:: Given information ::
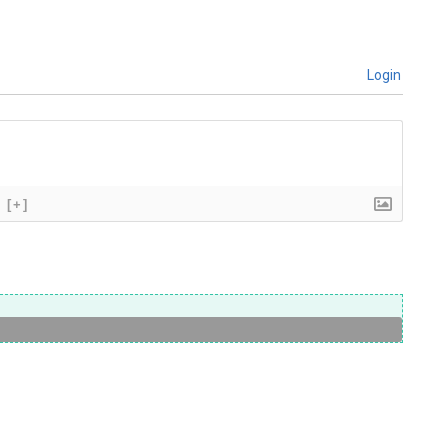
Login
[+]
:::
:: Given information ::
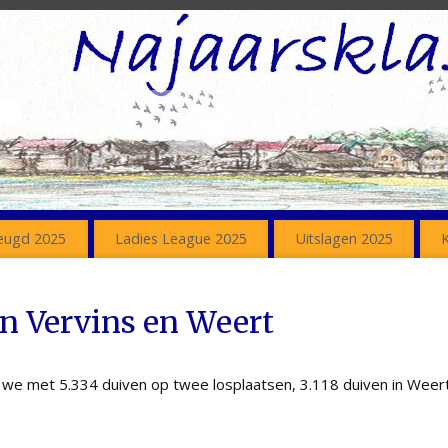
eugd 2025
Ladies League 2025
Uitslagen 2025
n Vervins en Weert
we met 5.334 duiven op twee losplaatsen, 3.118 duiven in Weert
:::
What you need to do: Copy out, exactly and alone, the lines of the entries above between the ones holding "Uitslagen 2025" and "we met 5.334", inclusive.

Exercise response:
Uitslagen 2025
n Vervins en Weert
we met 5.334 duiven op twee losplaatsen, 3.118 duiven in Weert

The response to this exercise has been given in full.